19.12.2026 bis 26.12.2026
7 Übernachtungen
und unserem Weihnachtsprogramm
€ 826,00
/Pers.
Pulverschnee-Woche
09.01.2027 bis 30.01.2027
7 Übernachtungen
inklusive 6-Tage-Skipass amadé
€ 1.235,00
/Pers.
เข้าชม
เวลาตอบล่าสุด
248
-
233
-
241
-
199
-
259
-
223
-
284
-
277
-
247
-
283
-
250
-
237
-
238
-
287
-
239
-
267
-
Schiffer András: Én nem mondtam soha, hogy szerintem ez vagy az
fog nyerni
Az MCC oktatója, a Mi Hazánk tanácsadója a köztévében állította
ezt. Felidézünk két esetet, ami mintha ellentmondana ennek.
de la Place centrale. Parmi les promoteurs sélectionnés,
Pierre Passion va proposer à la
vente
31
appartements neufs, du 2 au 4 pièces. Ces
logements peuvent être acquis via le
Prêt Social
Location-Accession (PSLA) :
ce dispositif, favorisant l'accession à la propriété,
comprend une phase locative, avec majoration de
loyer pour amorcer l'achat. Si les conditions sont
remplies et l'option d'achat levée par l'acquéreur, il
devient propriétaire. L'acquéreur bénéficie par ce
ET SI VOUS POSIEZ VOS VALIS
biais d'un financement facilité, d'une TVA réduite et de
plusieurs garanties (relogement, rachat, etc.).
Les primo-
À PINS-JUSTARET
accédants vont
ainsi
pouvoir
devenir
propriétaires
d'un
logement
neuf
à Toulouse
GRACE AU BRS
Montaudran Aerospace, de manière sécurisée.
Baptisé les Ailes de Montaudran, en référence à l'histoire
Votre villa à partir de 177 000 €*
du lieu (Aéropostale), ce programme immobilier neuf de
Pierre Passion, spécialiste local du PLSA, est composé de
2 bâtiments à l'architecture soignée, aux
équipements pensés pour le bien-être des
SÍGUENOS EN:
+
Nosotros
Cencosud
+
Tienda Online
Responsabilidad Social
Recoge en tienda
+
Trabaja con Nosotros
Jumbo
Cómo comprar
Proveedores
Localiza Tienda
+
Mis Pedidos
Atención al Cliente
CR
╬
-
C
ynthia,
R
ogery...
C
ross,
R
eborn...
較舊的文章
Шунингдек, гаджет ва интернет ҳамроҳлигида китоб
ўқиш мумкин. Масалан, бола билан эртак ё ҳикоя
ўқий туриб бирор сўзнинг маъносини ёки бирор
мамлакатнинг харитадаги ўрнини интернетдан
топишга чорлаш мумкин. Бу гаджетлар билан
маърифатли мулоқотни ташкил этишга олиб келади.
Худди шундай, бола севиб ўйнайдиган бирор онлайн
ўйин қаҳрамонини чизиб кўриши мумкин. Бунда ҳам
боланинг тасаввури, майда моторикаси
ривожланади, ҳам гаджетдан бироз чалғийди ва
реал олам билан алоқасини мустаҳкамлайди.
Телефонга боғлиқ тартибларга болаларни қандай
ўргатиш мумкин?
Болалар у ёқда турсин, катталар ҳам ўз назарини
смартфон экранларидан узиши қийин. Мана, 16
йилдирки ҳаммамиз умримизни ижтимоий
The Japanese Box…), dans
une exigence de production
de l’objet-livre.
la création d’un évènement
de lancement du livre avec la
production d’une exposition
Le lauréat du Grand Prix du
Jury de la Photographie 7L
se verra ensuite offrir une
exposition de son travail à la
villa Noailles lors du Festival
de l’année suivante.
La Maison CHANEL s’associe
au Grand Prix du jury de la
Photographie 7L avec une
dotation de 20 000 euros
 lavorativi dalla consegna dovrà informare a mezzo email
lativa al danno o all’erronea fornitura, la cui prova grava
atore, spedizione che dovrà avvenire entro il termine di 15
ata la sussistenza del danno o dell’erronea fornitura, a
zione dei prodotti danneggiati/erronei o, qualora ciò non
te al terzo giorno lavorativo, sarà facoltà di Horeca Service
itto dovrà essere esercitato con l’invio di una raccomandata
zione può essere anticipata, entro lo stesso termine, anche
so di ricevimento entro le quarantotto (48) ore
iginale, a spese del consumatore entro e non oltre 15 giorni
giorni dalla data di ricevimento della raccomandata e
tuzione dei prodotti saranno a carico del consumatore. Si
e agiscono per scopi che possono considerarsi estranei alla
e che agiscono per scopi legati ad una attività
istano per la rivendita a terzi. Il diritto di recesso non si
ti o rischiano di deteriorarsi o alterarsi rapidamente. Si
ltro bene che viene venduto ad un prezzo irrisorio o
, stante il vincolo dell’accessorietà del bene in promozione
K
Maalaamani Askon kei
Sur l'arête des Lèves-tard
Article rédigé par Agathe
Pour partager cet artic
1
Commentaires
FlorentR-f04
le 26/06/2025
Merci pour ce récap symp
##########
### [Assignment]
Recopy the whole listing exactly.

### [Exercise response]
19.12.2026 bis 26.12.2026
7 Übernachtungen
und unserem Weihnachtsprogramm
€ 826,00
/Pers.
Pulverschnee-Woche
09.01.2027 bis 30.01.2027
7 Übernachtungen
inklusive 6-Tage-Skipass amadé
€ 1.235,00
/Pers.
เข้าชม
เวลาตอบล่าสุด
248
-
233
-
241
-
199
-
259
-
223
-
284
-
277
-
247
-
283
-
250
-
237
-
238
-
287
-
239
-
267
-
Schiffer András: Én nem mondtam soha, hogy szerintem ez vagy az
fog nyerni
Az MCC oktatója, a Mi Hazánk tanácsadója a köztévében állította
ezt. Felidézünk két esetet, ami mintha ellentmondana ennek.
de la Place centrale. Parmi les promoteurs sélectionnés,
Pierre Passion va proposer à la
vente
31
appartements neufs, du 2 au 4 pièces. Ces
logements peuvent être acquis via le
Prêt Social
Location-Accession (PSLA) :
ce dispositif, favorisant l'accession à la propriété,
comprend une phase locative, avec majoration de
loyer pour amorcer l'achat. Si les conditions sont
remplies et l'option d'achat levée par l'acquéreur, il
devient propriétaire. L'acquéreur bénéficie par ce
ET SI VOUS POSIEZ VOS VALIS
biais d'un financement facilité, d'une TVA réduite et de
plusieurs garanties (relogement, rachat, etc.).
Les primo-
À PINS-JUSTARET
accédants vont
ainsi
pouvoir
devenir
propriétaires
d'un
logement
neuf
à Toulouse
GRACE AU BRS
Montaudran Aerospace, de manière sécurisée.
Baptisé les Ailes de Montaudran, en référence à l'histoire
Votre villa à partir de 177 000 €*
du lieu (Aéropostale), ce programme immobilier neuf de
Pierre Passion, spécialiste local du PLSA, est composé de
2 bâtiments à l'architecture soignée, aux
équipements pensés pour le bien-être des
SÍGUENOS EN:
+
Nosotros
Cencosud
+
Tienda Online
Responsabilidad Social
Recoge en tienda
+
Trabaja con Nosotros
Jumbo
Cómo comprar
Proveedores
Localiza Tienda
+
Mis Pedidos
Atención al Cliente
CR
╬
-
C
ynthia,
R
ogery...
C
ross,
R
eborn...
較舊的文章
Шунингдек, гаджет ва интернет ҳамроҳлигида китоб
ўқиш мумкин. Масалан, бола билан эртак ё ҳикоя
ўқий туриб бирор сўзнинг маъносини ёки бирор
мамлакатнинг харитадаги ўрнини интернетдан
топишга чорлаш мумкин. Бу гаджетлар билан
маърифатли мулоқотни ташкил этишга олиб келади.
Худди шундай, бола севиб ўйнайдиган бирор онлайн
ўйин қаҳрамонини чизиб кўриши мумкин. Бунда ҳам
боланинг тасаввури, майда моторикаси
ривожланади, ҳам гаджетдан бироз чалғийди ва
реал олам билан алоқасини мустаҳкамлайди.
Телефонга боғлиқ тартибларга болаларни қандай
ўргатиш мумкин?
Болалар у ёқда турсин, катталар ҳам ўз назарини
смартфон экранларидан узиши қийин. Мана, 16
йилдирки ҳаммамиз умримизни ижтимоий
The Japanese Box…), dans
une exigence de production
de l’objet-livre.
la création d’un évènement
de lancement du livre avec la
production d’une exposition
Le lauréat du Grand Prix du
Jury de la Photographie 7L
se verra ensuite offrir une
exposition de son travail à la
villa Noailles lors du Festival
de l’année suivante.
La Maison CHANEL s’associe
au Grand Prix du jury de la
Photographie 7L avec une
dotation de 20 000 euros
 lavorativi dalla consegna dovrà informare a mezzo email
lativa al danno o all’erronea fornitura, la cui prova grava
atore, spedizione che dovrà avvenire entro il termine di 15
ata la sussistenza del danno o dell’erronea fornitura, a
zione dei prodotti danneggiati/erronei o, qualora ciò non
te al terzo giorno lavorativo, sarà facoltà di Horeca Service
itto dovrà essere esercitato con l’invio di una raccomandata
zione può essere anticipata, entro lo stesso termine, anche
so di ricevimento entro le quarantotto (48) ore
iginale, a spese del consumatore entro e non oltre 15 giorni
giorni dalla data di ricevimento della raccomandata e
tuzione dei prodotti saranno a carico del consumatore. Si
e agiscono per scopi che possono considerarsi estranei alla
e che agiscono per scopi legati ad una attività
istano per la rivendita a terzi. Il diritto di recesso non si
ti o rischiano di deteriorarsi o alterarsi rapidamente. Si
ltro bene che viene venduto ad un prezzo irrisorio o
, stante il vincolo dell’accessorietà del bene in promozione
K
Maalaamani Askon kei
Sur l'arête des Lèves-tard
Article rédigé par Agathe
Pour partager cet artic
1
Commentaires
FlorentR-f04
le 26/06/2025
Merci pour ce récap symp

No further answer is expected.